*Task item*. How many lines in the records below contain the word "culturales"? State that number and nothing more.

Page-level text extractions
════════
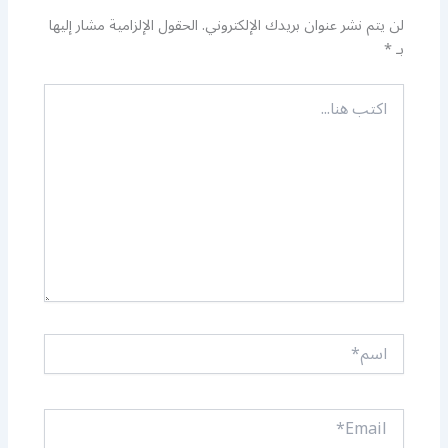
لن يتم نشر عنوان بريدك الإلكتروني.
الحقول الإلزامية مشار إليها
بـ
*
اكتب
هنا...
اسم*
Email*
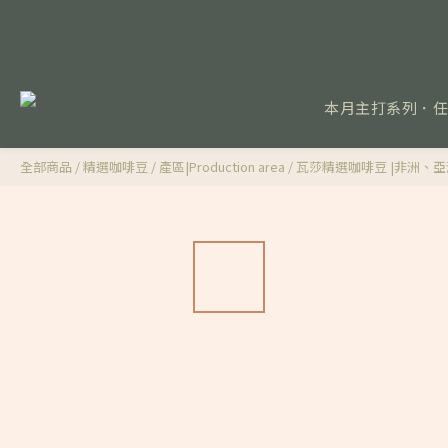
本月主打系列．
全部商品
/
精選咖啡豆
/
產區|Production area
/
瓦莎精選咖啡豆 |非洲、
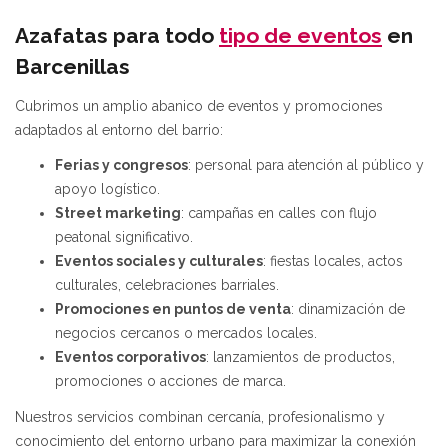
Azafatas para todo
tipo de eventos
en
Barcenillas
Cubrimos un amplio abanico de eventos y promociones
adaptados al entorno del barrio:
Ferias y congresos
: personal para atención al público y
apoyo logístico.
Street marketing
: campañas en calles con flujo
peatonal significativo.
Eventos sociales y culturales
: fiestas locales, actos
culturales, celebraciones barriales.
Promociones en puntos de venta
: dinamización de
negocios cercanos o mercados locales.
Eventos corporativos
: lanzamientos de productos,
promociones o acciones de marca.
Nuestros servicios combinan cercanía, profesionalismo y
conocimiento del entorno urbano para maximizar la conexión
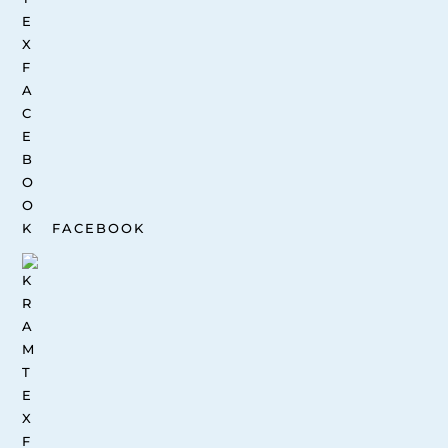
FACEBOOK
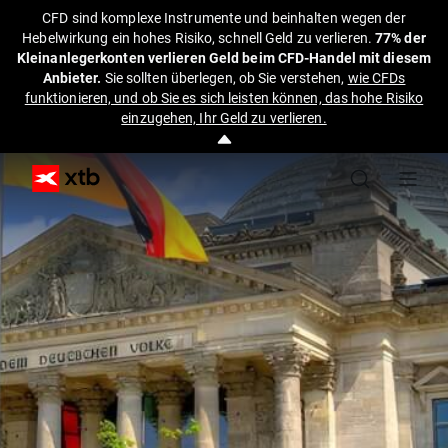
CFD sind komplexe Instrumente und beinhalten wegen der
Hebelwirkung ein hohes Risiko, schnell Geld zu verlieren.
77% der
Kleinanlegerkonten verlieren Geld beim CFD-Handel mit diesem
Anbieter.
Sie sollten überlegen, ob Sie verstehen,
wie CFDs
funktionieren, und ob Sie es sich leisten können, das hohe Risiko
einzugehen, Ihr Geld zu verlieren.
════════
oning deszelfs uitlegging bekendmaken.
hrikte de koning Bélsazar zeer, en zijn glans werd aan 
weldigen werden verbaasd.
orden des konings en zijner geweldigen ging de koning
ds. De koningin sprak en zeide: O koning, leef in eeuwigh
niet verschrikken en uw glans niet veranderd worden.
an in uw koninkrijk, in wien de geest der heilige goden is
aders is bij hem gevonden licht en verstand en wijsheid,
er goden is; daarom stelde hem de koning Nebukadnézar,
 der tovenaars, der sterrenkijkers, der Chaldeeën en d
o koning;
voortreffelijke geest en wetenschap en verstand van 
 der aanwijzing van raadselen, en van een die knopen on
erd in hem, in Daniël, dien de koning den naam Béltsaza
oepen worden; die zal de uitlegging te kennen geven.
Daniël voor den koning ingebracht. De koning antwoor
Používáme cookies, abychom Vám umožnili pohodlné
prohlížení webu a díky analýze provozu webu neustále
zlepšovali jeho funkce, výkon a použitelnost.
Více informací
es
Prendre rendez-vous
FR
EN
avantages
════════
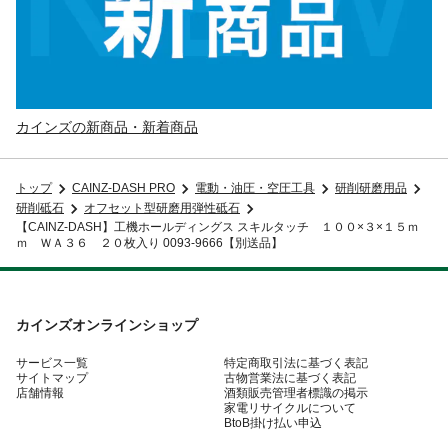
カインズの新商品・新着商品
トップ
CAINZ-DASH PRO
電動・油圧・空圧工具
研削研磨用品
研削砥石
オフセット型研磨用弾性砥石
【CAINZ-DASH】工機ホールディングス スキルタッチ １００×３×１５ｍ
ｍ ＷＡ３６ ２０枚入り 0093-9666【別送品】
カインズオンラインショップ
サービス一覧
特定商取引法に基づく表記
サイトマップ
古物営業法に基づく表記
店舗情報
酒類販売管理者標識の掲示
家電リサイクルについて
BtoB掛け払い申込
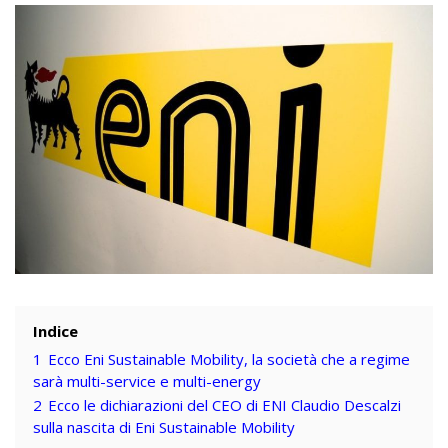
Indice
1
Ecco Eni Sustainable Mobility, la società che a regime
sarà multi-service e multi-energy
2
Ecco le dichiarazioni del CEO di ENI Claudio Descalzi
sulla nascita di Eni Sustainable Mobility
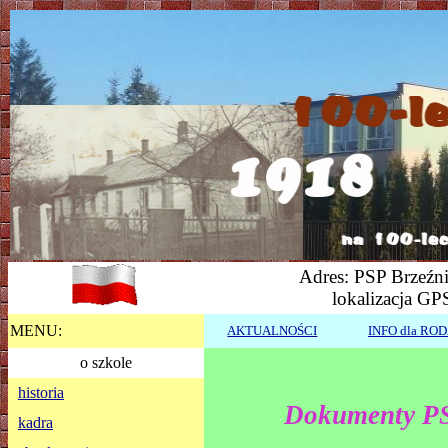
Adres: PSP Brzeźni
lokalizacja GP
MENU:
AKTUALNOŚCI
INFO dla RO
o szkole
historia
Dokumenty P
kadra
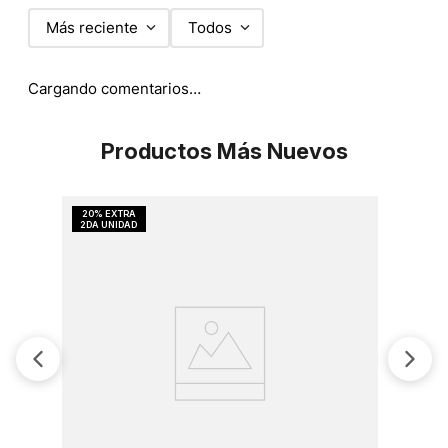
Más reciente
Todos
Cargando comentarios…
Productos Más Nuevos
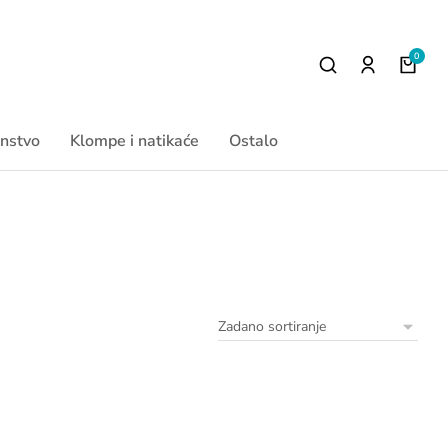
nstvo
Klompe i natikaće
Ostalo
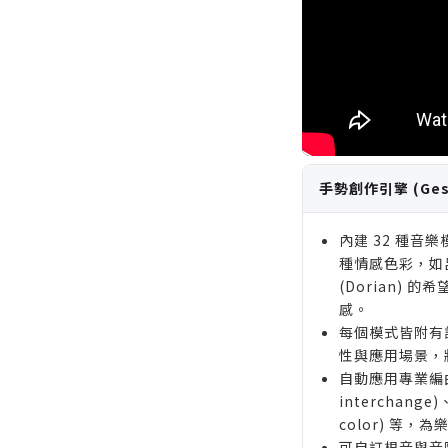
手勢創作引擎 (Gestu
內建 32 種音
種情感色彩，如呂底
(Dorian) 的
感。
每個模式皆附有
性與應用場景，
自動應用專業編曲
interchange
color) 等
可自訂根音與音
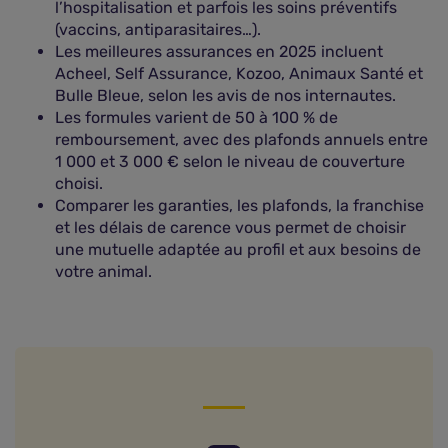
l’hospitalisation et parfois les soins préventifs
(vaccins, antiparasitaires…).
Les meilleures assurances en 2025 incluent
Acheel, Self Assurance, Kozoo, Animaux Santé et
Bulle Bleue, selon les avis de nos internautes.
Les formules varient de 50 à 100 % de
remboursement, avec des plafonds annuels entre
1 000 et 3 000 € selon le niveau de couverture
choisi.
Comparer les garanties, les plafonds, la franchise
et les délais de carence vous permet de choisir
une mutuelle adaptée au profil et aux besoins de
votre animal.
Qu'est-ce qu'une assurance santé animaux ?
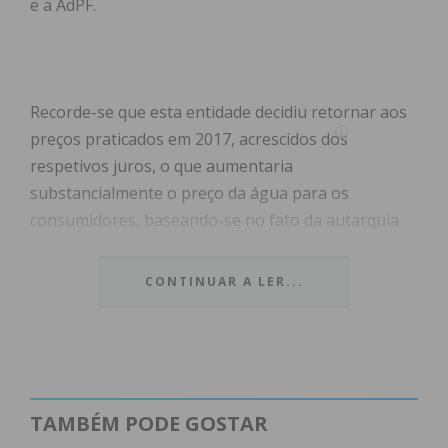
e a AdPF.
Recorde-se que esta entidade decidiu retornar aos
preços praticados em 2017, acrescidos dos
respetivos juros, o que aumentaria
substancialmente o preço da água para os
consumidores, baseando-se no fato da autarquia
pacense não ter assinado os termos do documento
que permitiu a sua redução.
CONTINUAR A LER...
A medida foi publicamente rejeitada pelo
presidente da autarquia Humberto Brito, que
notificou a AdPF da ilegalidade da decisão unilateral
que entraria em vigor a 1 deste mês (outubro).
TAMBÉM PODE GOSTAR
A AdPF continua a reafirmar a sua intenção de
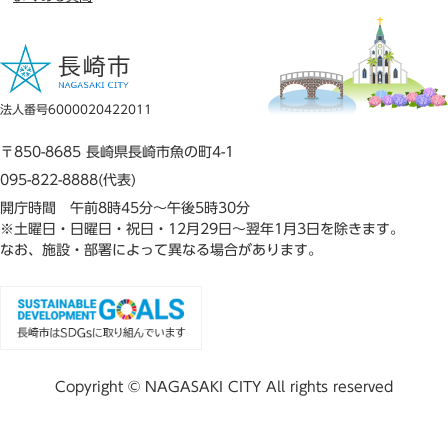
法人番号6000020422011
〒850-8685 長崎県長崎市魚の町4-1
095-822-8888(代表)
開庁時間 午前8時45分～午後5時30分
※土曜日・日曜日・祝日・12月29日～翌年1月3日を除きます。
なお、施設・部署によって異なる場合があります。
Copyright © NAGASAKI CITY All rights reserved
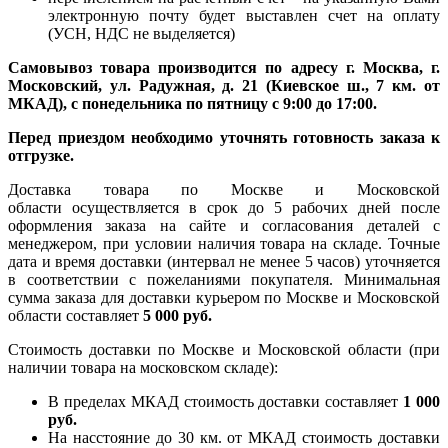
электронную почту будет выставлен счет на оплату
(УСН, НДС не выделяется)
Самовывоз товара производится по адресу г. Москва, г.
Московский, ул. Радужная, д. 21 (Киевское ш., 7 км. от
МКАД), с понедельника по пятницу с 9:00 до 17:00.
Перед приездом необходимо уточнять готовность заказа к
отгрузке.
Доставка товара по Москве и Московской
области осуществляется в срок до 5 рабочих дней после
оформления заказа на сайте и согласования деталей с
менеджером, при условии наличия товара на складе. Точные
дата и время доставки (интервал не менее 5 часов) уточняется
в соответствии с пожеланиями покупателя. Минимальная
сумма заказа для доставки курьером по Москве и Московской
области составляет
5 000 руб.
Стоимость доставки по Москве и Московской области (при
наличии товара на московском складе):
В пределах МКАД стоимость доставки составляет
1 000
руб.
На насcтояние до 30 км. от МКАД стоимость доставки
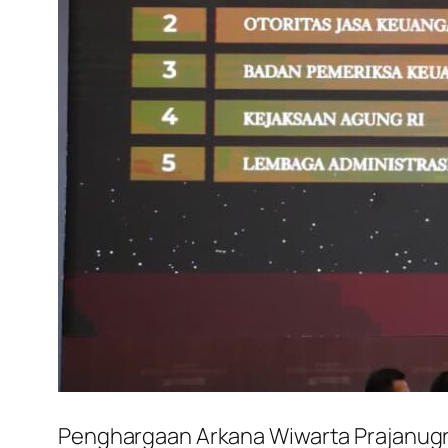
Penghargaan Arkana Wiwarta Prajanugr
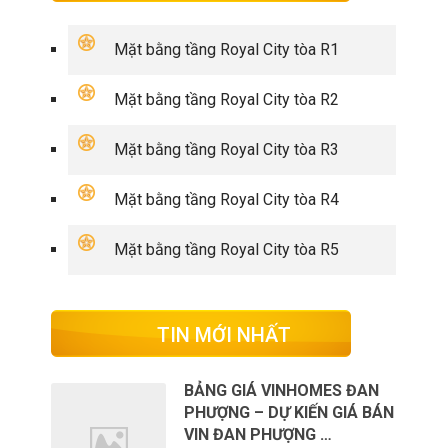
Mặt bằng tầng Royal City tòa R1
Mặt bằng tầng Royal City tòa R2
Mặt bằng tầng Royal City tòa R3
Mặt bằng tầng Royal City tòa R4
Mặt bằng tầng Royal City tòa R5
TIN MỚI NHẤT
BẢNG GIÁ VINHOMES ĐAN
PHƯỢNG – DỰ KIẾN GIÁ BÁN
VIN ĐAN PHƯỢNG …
════════
*Final answer*. 2